**WHAT YOU SHOULD DO:**
Using the data below, report how many lines hold the word "energy". Include nothing else in the reply.
AVAILABLE RECORDS Block Start
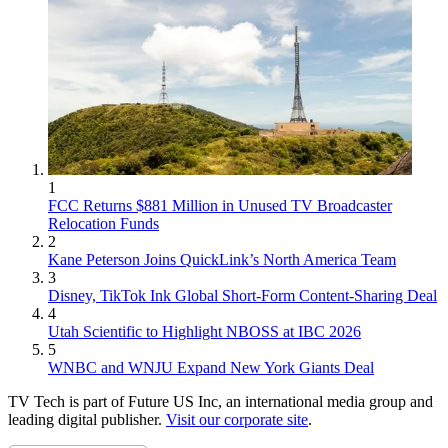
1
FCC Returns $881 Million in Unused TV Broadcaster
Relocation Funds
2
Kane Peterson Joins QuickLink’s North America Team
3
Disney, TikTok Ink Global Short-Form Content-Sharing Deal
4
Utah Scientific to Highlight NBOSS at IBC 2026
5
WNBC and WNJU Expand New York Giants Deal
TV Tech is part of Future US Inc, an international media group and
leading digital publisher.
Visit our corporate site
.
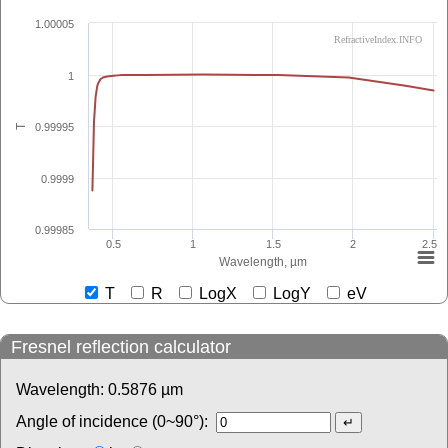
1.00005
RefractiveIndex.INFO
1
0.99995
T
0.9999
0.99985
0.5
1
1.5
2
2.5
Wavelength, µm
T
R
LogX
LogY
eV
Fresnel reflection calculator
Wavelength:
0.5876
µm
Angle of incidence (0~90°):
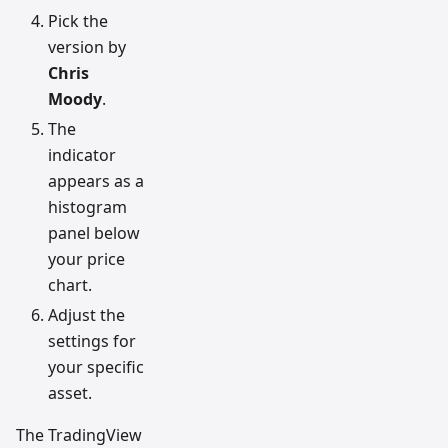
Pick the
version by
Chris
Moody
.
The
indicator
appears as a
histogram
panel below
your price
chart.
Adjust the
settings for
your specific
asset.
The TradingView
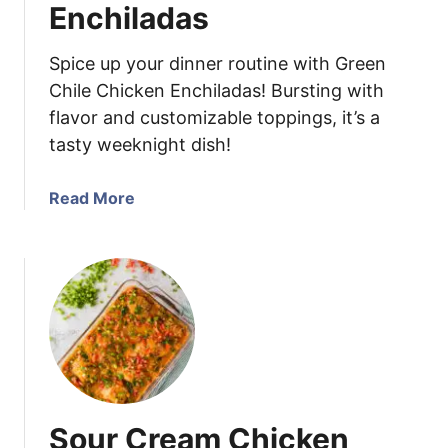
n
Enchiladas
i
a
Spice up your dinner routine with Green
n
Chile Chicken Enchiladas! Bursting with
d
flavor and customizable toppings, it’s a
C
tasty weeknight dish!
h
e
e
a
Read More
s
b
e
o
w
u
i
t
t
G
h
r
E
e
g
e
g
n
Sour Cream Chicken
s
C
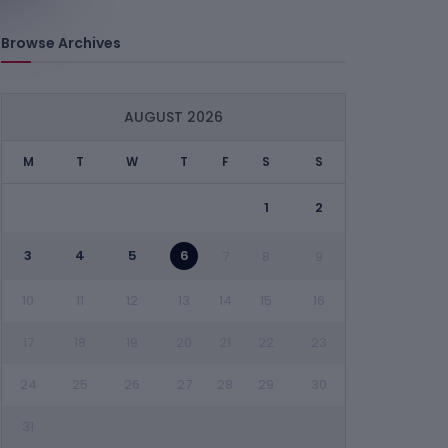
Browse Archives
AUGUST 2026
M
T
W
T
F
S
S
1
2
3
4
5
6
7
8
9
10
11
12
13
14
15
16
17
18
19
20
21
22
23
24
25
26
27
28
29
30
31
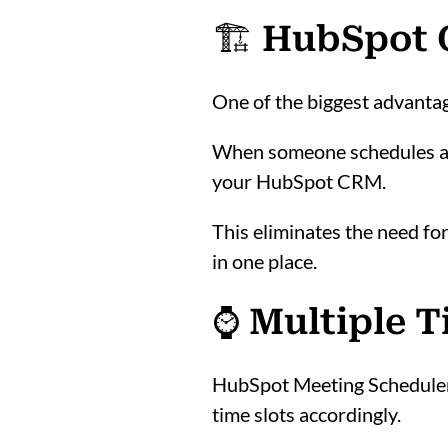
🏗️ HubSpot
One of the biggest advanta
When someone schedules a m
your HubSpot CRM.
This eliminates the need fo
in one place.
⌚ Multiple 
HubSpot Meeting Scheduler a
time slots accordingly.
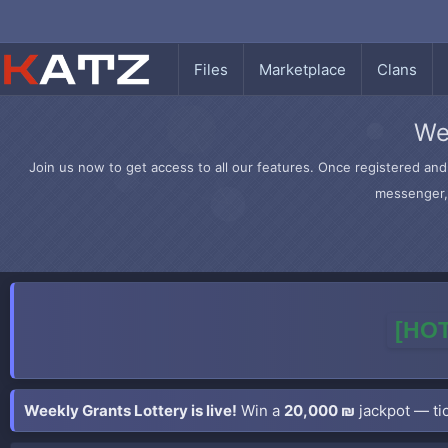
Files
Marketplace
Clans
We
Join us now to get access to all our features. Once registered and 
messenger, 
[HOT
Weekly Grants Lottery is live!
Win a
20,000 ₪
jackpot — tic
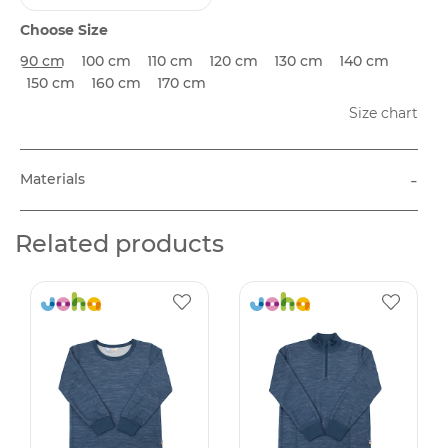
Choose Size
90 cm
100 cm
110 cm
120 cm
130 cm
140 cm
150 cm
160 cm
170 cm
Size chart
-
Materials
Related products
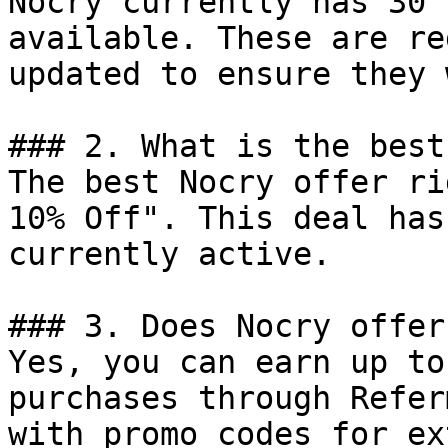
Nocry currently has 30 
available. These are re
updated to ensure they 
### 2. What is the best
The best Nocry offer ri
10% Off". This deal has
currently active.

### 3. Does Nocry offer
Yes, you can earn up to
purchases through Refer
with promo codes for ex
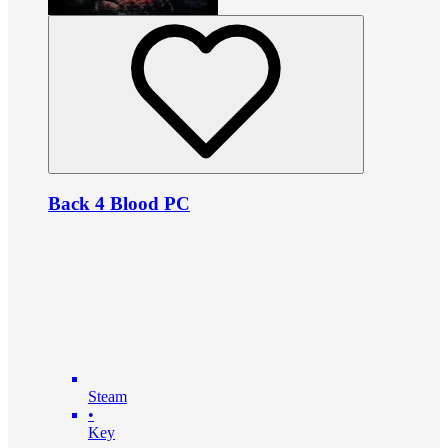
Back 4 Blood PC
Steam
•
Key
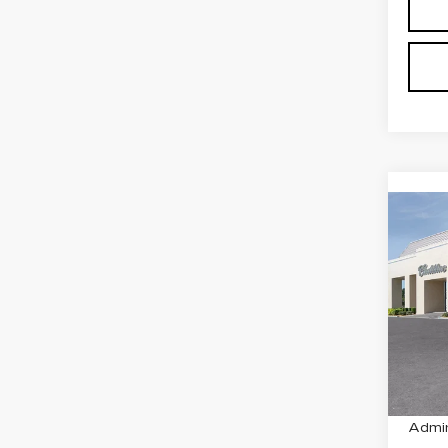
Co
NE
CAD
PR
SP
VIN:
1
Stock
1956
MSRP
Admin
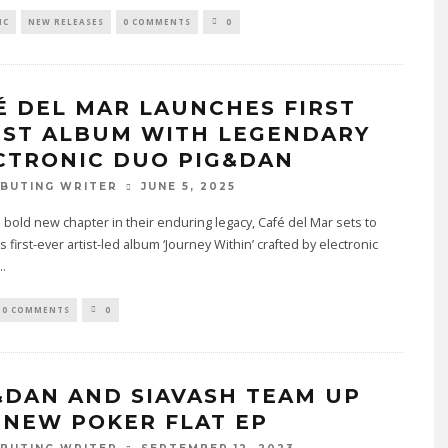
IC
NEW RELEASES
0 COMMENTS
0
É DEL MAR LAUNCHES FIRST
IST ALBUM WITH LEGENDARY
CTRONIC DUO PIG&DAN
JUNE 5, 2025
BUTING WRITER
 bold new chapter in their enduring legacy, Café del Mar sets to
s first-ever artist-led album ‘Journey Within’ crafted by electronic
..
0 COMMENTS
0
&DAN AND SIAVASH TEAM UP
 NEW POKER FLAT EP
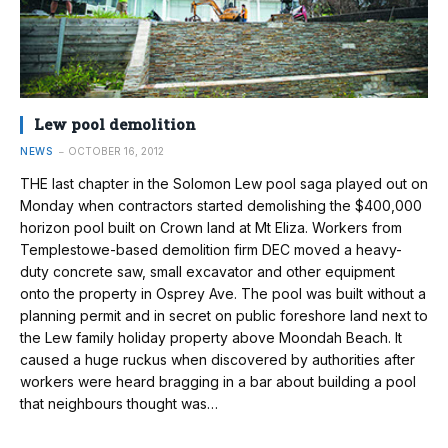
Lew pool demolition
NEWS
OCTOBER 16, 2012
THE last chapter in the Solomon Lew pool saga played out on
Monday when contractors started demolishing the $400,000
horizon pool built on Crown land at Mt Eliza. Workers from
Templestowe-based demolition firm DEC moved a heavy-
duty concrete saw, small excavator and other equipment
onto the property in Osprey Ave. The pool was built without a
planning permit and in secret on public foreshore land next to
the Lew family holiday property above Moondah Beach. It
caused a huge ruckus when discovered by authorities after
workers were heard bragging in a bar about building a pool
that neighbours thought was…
AVAILABLE RECORDS Block End
AVAILABLE RECORDS Block Start
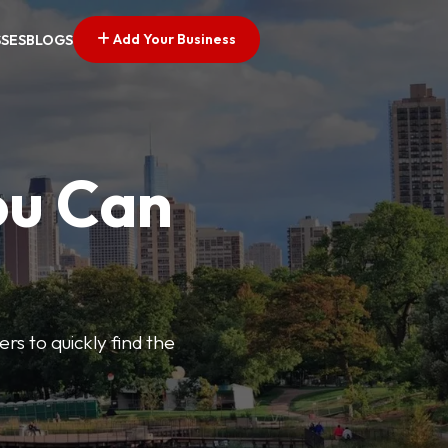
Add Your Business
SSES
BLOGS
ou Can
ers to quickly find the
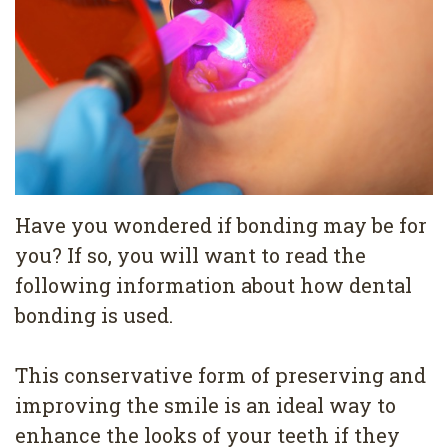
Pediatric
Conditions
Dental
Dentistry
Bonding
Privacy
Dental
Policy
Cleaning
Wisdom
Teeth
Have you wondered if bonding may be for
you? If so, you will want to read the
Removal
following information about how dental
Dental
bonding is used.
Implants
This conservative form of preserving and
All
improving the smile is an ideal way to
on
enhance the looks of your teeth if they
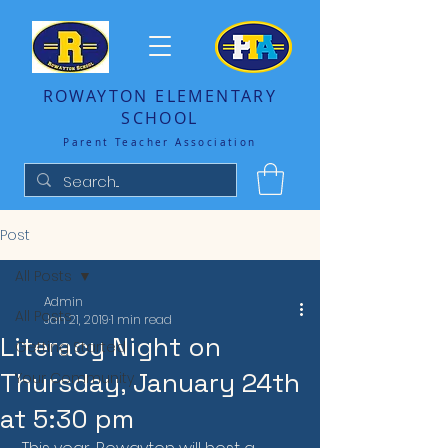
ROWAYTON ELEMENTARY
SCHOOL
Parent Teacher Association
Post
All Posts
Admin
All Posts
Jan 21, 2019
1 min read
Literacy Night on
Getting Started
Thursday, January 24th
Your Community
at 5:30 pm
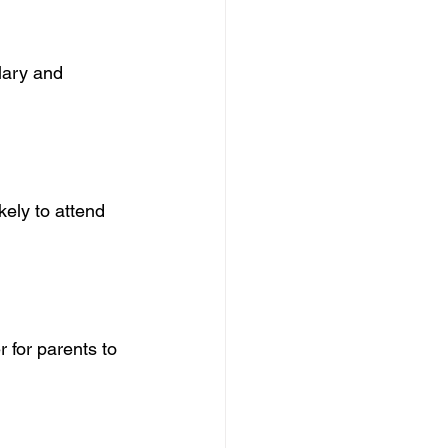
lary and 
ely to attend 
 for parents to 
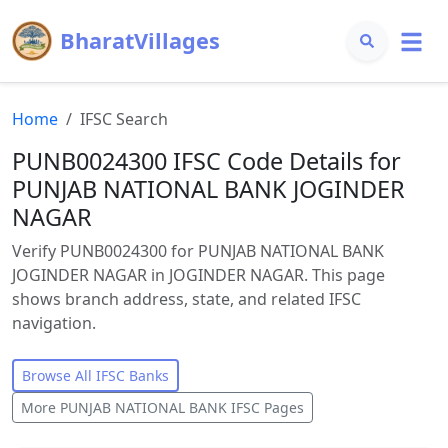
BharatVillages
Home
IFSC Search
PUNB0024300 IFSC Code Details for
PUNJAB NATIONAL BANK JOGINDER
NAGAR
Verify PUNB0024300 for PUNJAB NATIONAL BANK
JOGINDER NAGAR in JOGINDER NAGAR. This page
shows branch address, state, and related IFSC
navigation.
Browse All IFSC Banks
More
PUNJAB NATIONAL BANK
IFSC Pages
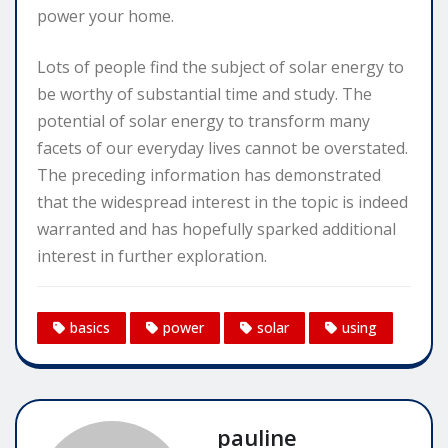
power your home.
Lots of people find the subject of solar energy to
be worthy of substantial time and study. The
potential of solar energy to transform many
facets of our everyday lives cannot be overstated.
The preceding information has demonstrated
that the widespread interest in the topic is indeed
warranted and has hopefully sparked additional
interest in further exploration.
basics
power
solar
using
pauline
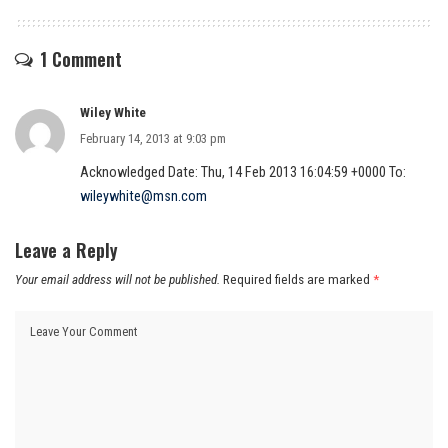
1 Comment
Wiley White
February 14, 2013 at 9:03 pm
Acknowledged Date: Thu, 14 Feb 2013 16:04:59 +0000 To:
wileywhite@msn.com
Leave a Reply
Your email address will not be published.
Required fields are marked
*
AVAILABLE RECORDS Block End
AVAILABLE RECORDS Block Start
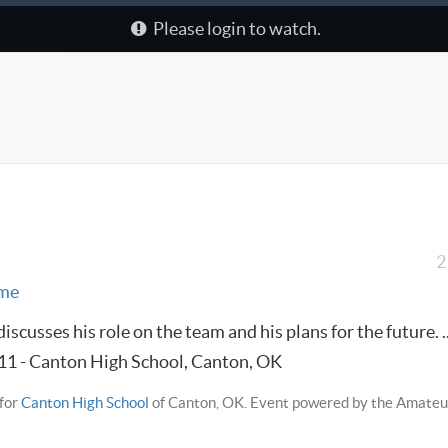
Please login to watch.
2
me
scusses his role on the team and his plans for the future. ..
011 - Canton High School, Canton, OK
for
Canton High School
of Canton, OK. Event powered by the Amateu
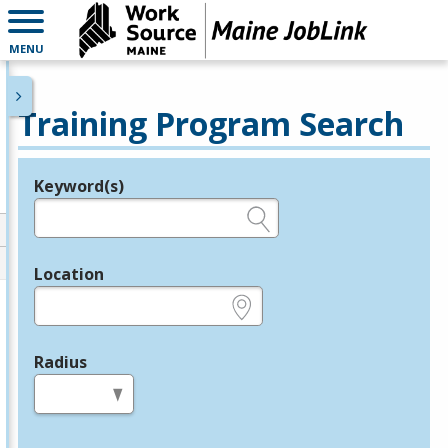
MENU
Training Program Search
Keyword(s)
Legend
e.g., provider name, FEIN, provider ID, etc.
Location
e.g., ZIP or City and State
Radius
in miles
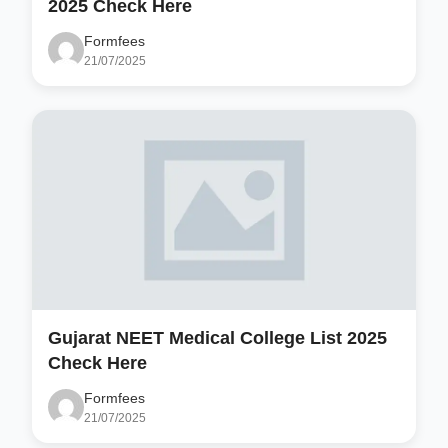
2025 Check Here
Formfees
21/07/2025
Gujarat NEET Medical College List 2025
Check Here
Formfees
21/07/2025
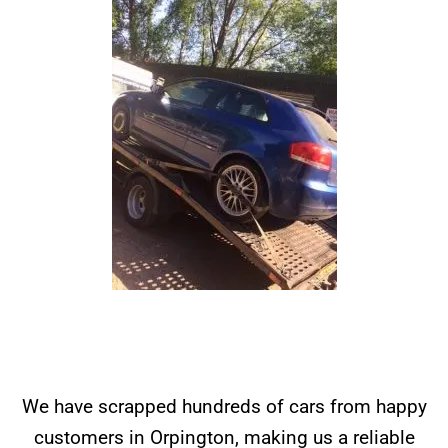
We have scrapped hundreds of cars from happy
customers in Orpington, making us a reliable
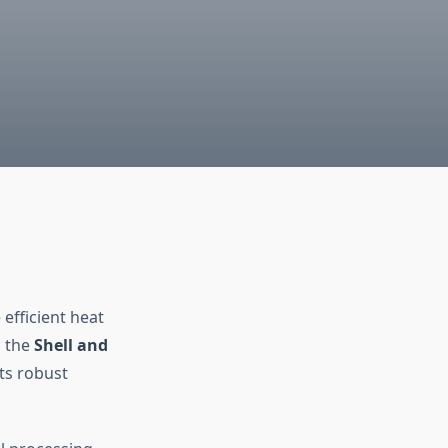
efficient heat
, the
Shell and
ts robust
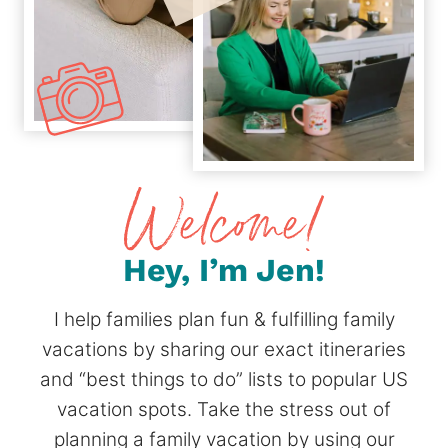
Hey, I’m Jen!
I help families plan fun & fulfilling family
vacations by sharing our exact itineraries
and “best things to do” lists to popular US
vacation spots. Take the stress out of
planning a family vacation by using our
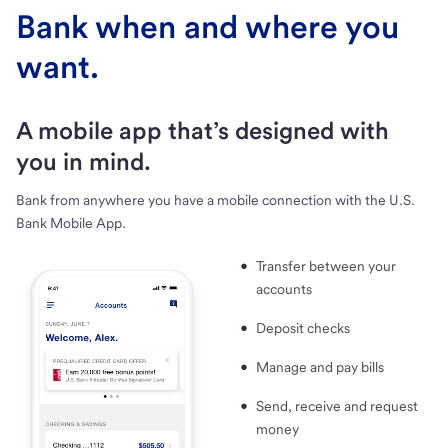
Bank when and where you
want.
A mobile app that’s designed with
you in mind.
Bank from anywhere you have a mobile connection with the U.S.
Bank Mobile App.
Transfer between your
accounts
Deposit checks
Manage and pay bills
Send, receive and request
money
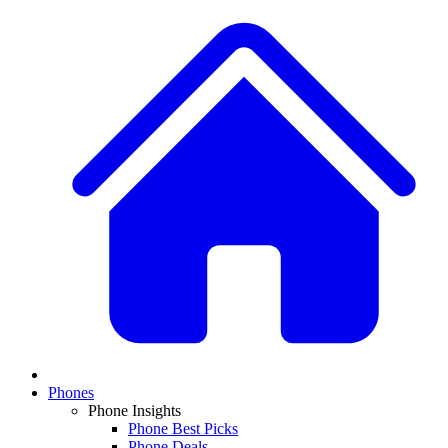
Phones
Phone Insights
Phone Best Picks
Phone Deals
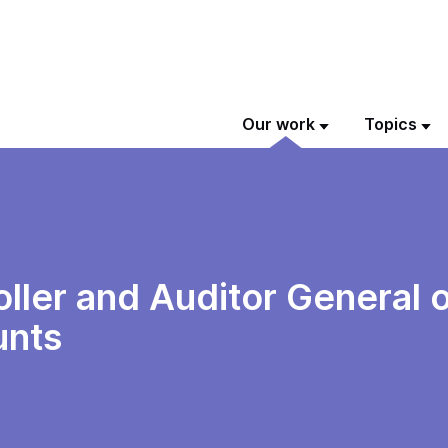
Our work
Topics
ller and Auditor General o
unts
AVAILABLE RECORDS Block End
**ANSWER AREA:**
2